The most compelling evidence in support of the defendants’ motion for summary judgment is the video taken of the actual accident as it happened by a camera mounted in the front of the bus. The video reflects that Rochon got out of her car and walked directly in front of the bus without looking. The incident took a matter of seconds. The bus driver had no time to avoid Rochon.
Discussion
A motion for summary judgment should be granted when there is no genuine issue as to any material fact and the moving party is entitled to judgment as a matter of law. Kourouvacilis v. General Motors Corp., 410 Mass. 706, 716 (1991); Cassesso v. Commissioner of Correction, 390 Mass. 419, 422 (1983). A principal purpose of the summary judgment motion is to “isolate and dispose of factually unsupported claims or defenses.” Kourouvacilis v. General Motors Corp., 410 Mass. at 713 (quoting Celotex Corp. v. Catrett, 477 U.S. 317, 323-24 (1986). The moving party bears the burden of affirmatively demonstrating that there is no genuine issue of material fact on every relevant issue. Pederson v. Time, Inc., 404 Mass. 14, 17 (1989). Once the moving party establishes the absence of a triable issue, the party opposing the motion must respond and allege specific facts establishing the existence of a genuine issue of material fact. Id. at 17. Summary judgment is rarely appropriate in deciding negligence actions, because the question of negligence is usually a determination for the jury. Manning v. Nobile, 411 Mass. 382, 388 (1991). However this rule is not absolute. Id. In Alholm v. Wareham, the Supreme Judicial Court explained that by bringing their actions, the plaintiffs assumed the obligation to show that the negligence of the defendant caused the injury. This was an affirmative burden and could not be left to surmise, conjecture, or imagination. There must be something amounting to proof, either by direct evidence or rational inference of probabilities from established facts. While the plaintiff is not bound to exclude every other possibility of cause of his injury except that of the negligence of the defendant, she is required to show by evidence a greater likelihood that it came from an act of negligence for which the defendant is responsible than from a cause for which the defendant is not [620]*620liable. If on all the evidence it is just as reasonable to suppose that the cause is one for which no liability would attach to the defendant as for which the defendant is liable, then a plaintiff fails to make out his case. 371 Mass. 621, 626-27 (quotations omitted).

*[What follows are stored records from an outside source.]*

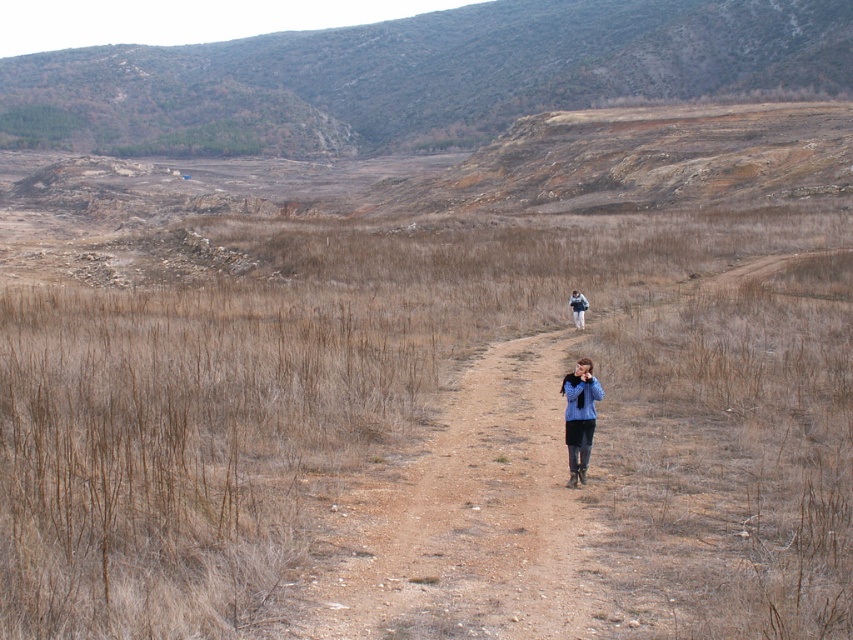 Which of these two, brown dry grass at center or green textured hillside at upper center, stands taller?

green textured hillside at upper center is taller.

Is the position of brown dry grass at center more distant than that of green textured hillside at upper center?

No, it is in front of green textured hillside at upper center.

Between point (288, 413) and point (45, 83), which one is positioned in front?

Point (288, 413) is in front.

Locate an element on the screen. brown dry grass at center is located at coordinates (425, 410).

Does green textured hillside at upper center appear on the left side of blue fabric jacket at center?

Indeed, green textured hillside at upper center is positioned on the left side of blue fabric jacket at center.

Is green textured hillside at upper center wider than blue fabric jacket at center?

Correct, the width of green textured hillside at upper center exceeds that of blue fabric jacket at center.

Image resolution: width=853 pixels, height=640 pixels. Identify the location of green textured hillside at upper center. (419, 76).

Can you confirm if green textured hillside at upper center is smaller than blue denim jacket at center?

No.

Is point (645, 4) in front of point (576, 320)?

No, (645, 4) is further to viewer.

Between point (254, 83) and point (576, 304), which one is positioned behind?

The point (254, 83) is more distant.

This screenshot has width=853, height=640. Identify the location of green textured hillside at upper center. (419, 76). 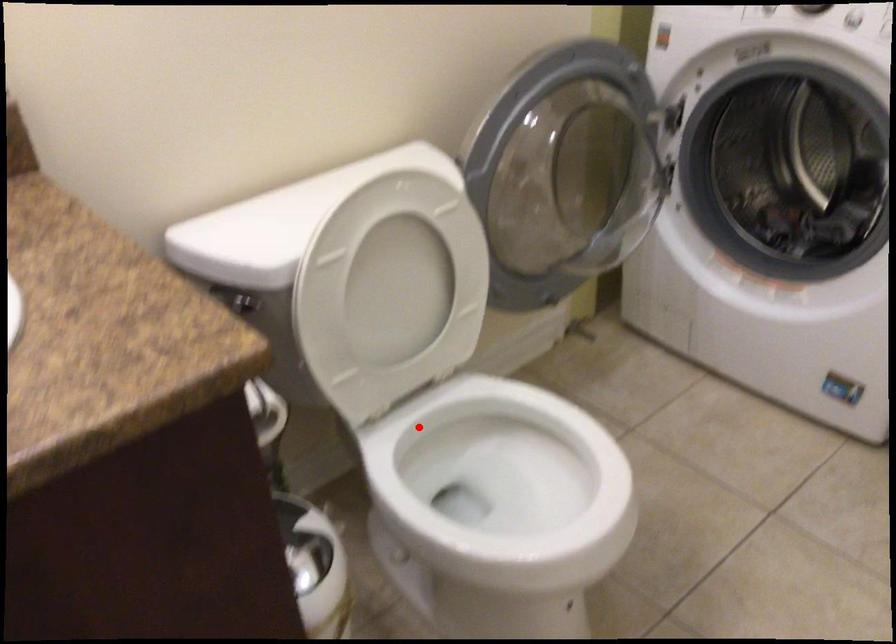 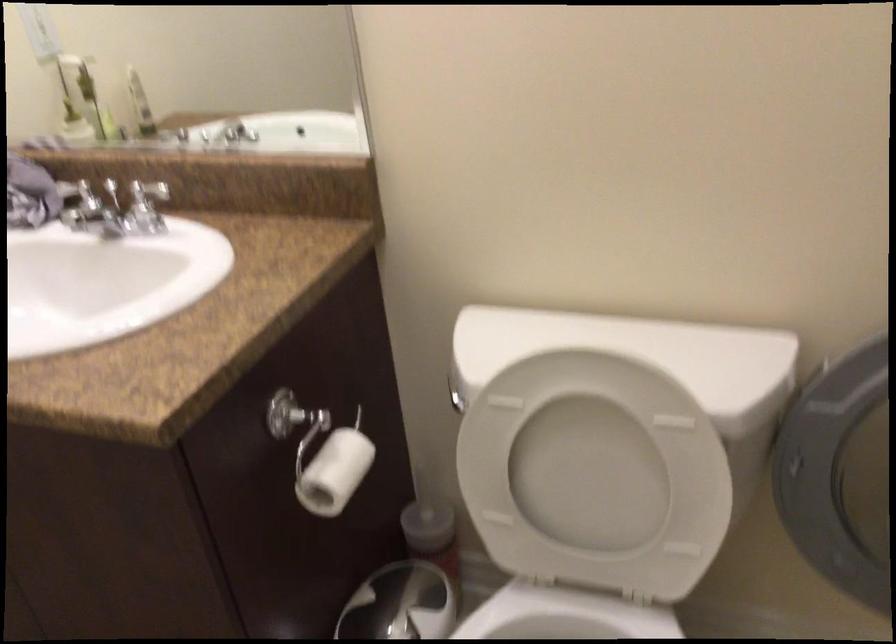 Question: I am providing you with two images of the same scene from different viewpoints. In image1, a red point is highlighted. Considering the same 3D point in image2, which of the following is correct?

Choices:
 (A) It is closer
 (B) It is farther

Answer: (A) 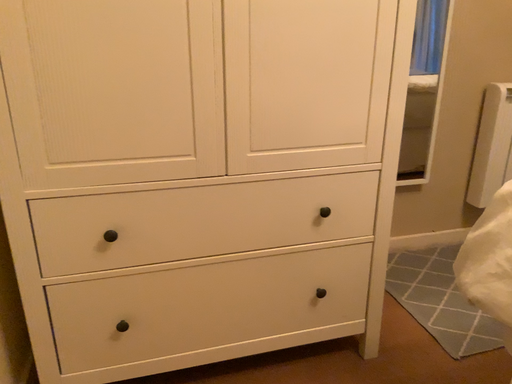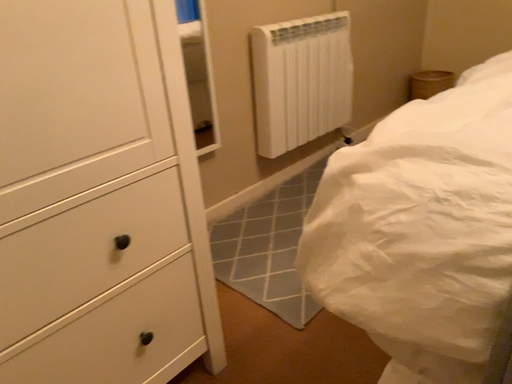 Question: How did the camera likely rotate when shooting the video?

Choices:
 (A) rotated right
 (B) rotated left

Answer: (A)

Here the plaintiff has not met her burden of proof. While the bus driver had a duty to operate the bus in a reasonably careful and prudent manner, evidence of an accident, in and of itself, is not proof of negligence. Buda v. Foley, 302 Mass. 411, 412-13 (1939). The deposition testimony of Rochon and the bus driver are not inconsistent. Further, the video of the actual accident reveals that Rochon abruptly walked in front of the moving bus without looking. The plaintiff has offered no proof that she looked in the direction of the bus before she proceeded into the street, that the bus was speeding, or that the driver operated the bus in any way other than in a reasonable and safe fashion. There is no rational view of the evidence put forth by the plaintiff that will permit a jury to find negligence.
Order
For the foregoing reasons, it is therefore ORDERED that the defendants’ motion for summary judgment is ALLOWED.